Agoraphobia has challenging physical and cognitive symptoms; however the severity of these symptoms vary situationally from person to person. The physical symptoms of Agoraphobia are similar to Panic Attack Disorder, including rapid and shallow breathing, increased heart rate, stomach aches and/or chest pains. The cognitive symptoms of Agoraphobia extend the fear that “IF” you were to have a panic attack or personal catastrophe, you could: look incompetent, be embarrassed and/or be unable to find safety. People with Agoraphobia may experience difficulty leaving their house; and if they do, it usually requires the close support of a friend or family member. Examples of situations I completely avoided with my Agoraphobia are: confined or crowded spaces such as school assemblies, movie theatres or supermarkets, any form of public transport and standing in lines. 

How to manage and overcome Agoraphobia:

Like many other mental health disorders, managing or overcoming Agoraphobia can be a challenging process. However, with the support of others and or a mental health professional, positive changes can be implemented over time to alleviate Agoraphobia’s impacts. It is important to remember that because Agoraphobia can interfere with numerous aspects of a person’s life, alleviating Agoraphobias impacts requires adequate time, support and dedication. While talking therapy and medications are common protocols for treating Agoraphobia, in my experience, I found that developing personal self-management strategies to be the most beneficial for my overall improvement, however each person’s experience may be different. In my experience, my counsellor was instrumental in developing self-management strategies for my Agoraphobia, here is what helped me:

  • Taking the time to rationalise your fears/concerns: a core component of my Agoraphobia was fighting my unhelpful and spiralling thoughts. To help, what I did was draw a mindmap of all the concerns I had surrounding an event (e.g., leaving the house), and under each concern, I would first list the support systems I had and then write a couple of sentences rationalising my concern. Just like how mindmaps are a good recall tool for studying, my “rationalisation mindmap” meant whenever I was in situations that triggered my irrational fears, I had a series of rational thoughts I could immediately recall and attempt to calm myself with.
  • Practising breathing exercises: practising breathing through my stomach at 5-second intervals provided me with immediate means to calm myself in any situation. 
  • Distracting myself with music: calming music helped me a lot. For me, only instrumental music calmed me down, whether it was classical or a soundtrack from one of my favourite movies. The strategy was to listen to music in situations I was avoiding. For example, I used to avoid bus rides, so the strategy became to listen to music until the second to last stop on the bus and be with my thoughts the last minute or so; I would aim to progressively stop listening to music earlier and earlier each bus ride.
  • Self-guided graded exposure: this is a strategy that can be used to tackle specific situations in a personally empowering way. For example, I used to avoid my school’s morning assemblies; using graded exposure, I would gradually build up my tolerance to the situation. I would start by walking past the assembly hall visualising inside; after a couple of days, I would increase exposure, such as walking through the assembly hall when nobody was there. Where graded exposure was most successful was that it helped me reclaim the trust in myself that I could get through these situations without the assistance of others.
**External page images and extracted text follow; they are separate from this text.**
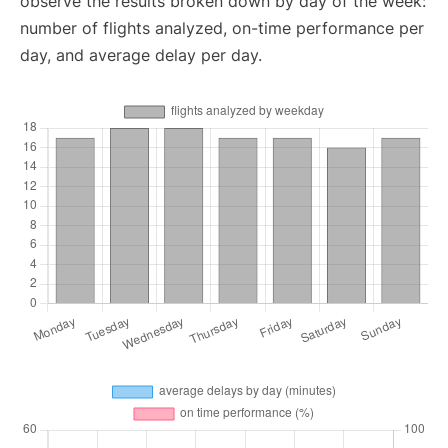
observe the results broken down by day of the week:
number of flights analyzed, on-time performance per
day, and average delay per day.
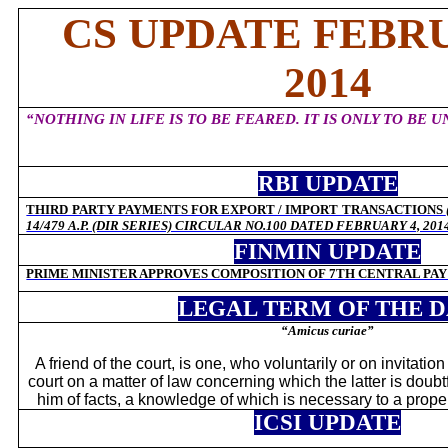
CS UPDATE FEBRU
2014
“NOTHING IN LIFE IS TO BE FEARED. IT IS ONLY TO BE 
RBI UPDATE
THIRD PARTY PAYMENTS FOR EXPORT / IMPORT TRANSACTIONS
14/479 A.P. (DIR SERIES) CIRCULAR NO.100 DATED FEBRUARY 4, 201
FINMIN UPDATE
PRIME MINISTER APPROVES COMPOSITION OF 7TH CENTRAL PA
LEGAL TERM OF THE 
“Amicus curiae”
A friend of the court, is one, who voluntarily or on invitation 
court on a matter of law concerning which the latter is doubt
him of facts, a knowledge of which is necessary to a proper
ICSI UPDATE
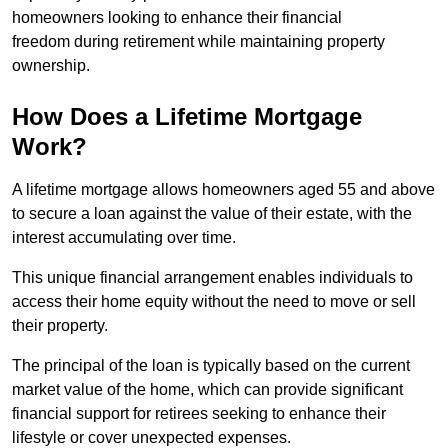
homeowners looking to enhance their financial
freedom during retirement while maintaining property
ownership.
How Does a Lifetime Mortgage
Work?
A lifetime mortgage allows homeowners aged 55 and above
to secure a loan against the value of their estate, with the
interest accumulating over time.
This unique financial arrangement enables individuals to
access their home equity without the need to move or sell
their property.
The principal of the loan is typically based on the current
market value of the home, which can provide significant
financial support for retirees seeking to enhance their
lifestyle or cover unexpected expenses.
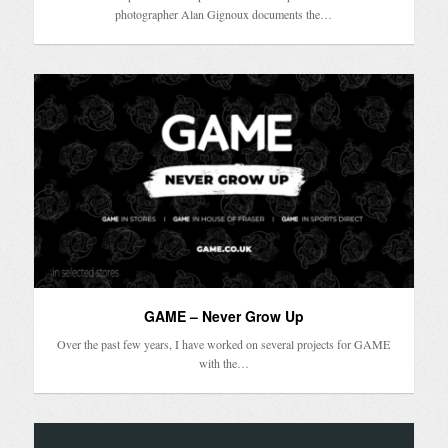
photographer Alan Gignoux documents the…
GAME – Never Grow Up
Over the past few years, I have worked on several projects for GAME
with the…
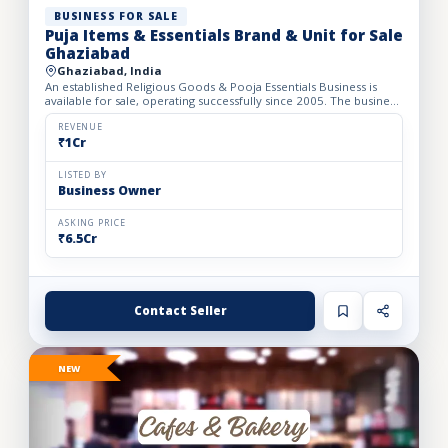
BUSINESS FOR SALE
Puja Items & Essentials Brand & Unit for Sale
Ghaziabad
Ghaziabad, India
An established Religious Goods & Pooja Essentials Business is
available for sale, operating successfully since 2005. The business
operates from a well-developed facility with a bui...
REVENUE
₹1Cr
LISTED BY
Business Owner
ASKING PRICE
₹6.5Cr
Contact Seller
NEW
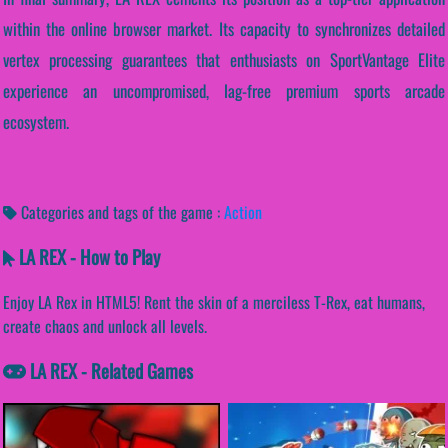
within the online browser market. Its capacity to synchronizes detailed
vertex processing guarantees that enthusiasts on SportVantage Elite
experience an uncompromised, lag-free premium sports arcade
ecosystem.
Categories and tags of the game :
Action
LA REX - How to Play
Enjoy LA Rex in HTML5! Rent the skin of a merciless T-Rex, eat humans,
create chaos and unlock all levels.
LA REX - Related Games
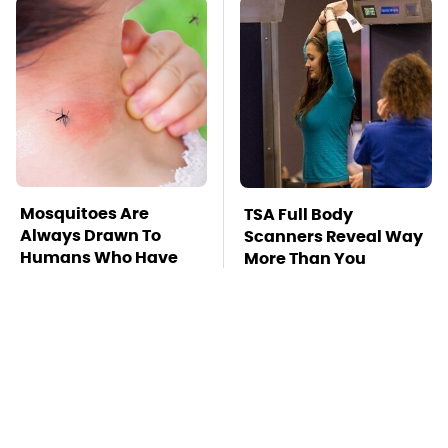
Mosquitoes Are
TSA Full Body
Always Drawn To
Scanners Reveal Way
Humans Who Have
More Than You
This One Trait
Thought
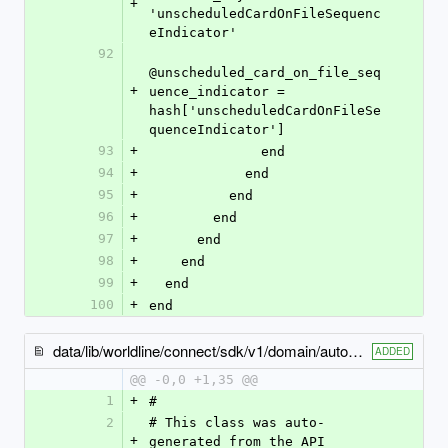
+
'unscheduledCardOnFileSequenc
eIndicator'
92
@unscheduled_card_on_file_seq
+
uence_indicator = 
hash['unscheduledCardOnFileSe
quenceIndicator']
93
+
              end
94
+
            end
95
+
          end
96
+
        end
97
+
      end
98
+
    end
99
+
  end
100
+
end
data/lib/worldline/connect/sdk/v1/domain/automatic_reload_billing_details.rb
ADDED
@@ -0,0 +1,35 @@
1
+
#
2
# This class was auto-
+
generated from the API 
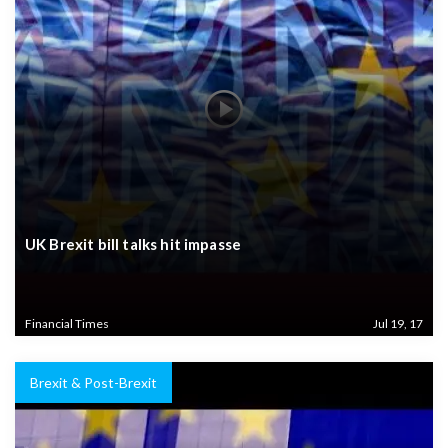
UK Brexit bill talks hit impasse
Financial Times
Jul 19, 17
Brexit & Post-Brexit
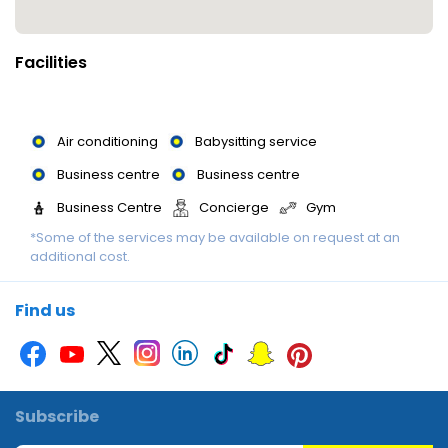
There are many ways to relax or stay active at the resort,
including a gym, a spa, a sauna, a steam bath and massage
Facilities
treatments. Ski passes are available for the area's pistes.
Children are well looked after in the kids' club (for a fee).
Air conditioning
Babysitting service
Meals : Dining facilities include a restaurant, a café and a bar. A
Business centre
Business centre
fortifying breakfast is served daily.
Business Centre
Concierge
Gym
*Some of the services may be available on request at an
Library
Library
Luggage storage
additional cost.
Massage
Multilingual staff
Multilingual staff
Multilingual Staff
Photocopier
Picnic area
Find us
Printer
Sauna
Smoking area
Swimming Pool
Swimming Pool
Swimming pool
Wi-Fi
Subscribe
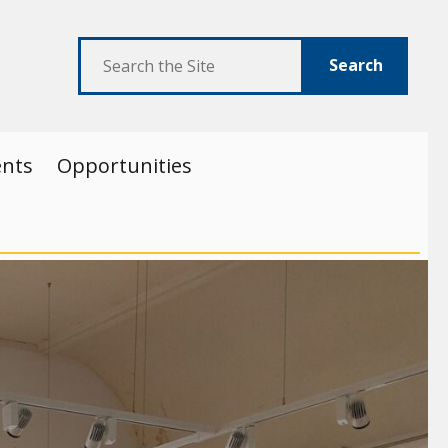
Search
ents
Opportunities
How you can help a friend or family member dealing with Agoraphobia:

Reflecting on my experience with Agoraphobia, I would describe helping someone with the disorder as a very delicate process. Agoraphobia is not a switch that can be suddenly turned off. Friends and family must be patient and consistent; check-in with them regularly and try to involve them with activities that take them outside of the house, whether this is accompanying them in their regular daily activities or including them in your own. Overcoming Agoraphobia can be an uncomfortable process for people dealing with it. The key for friends and family is providing encouragement and reassurance in ways that make the person regain the trust in themselves to feel safe in the situations they avoid.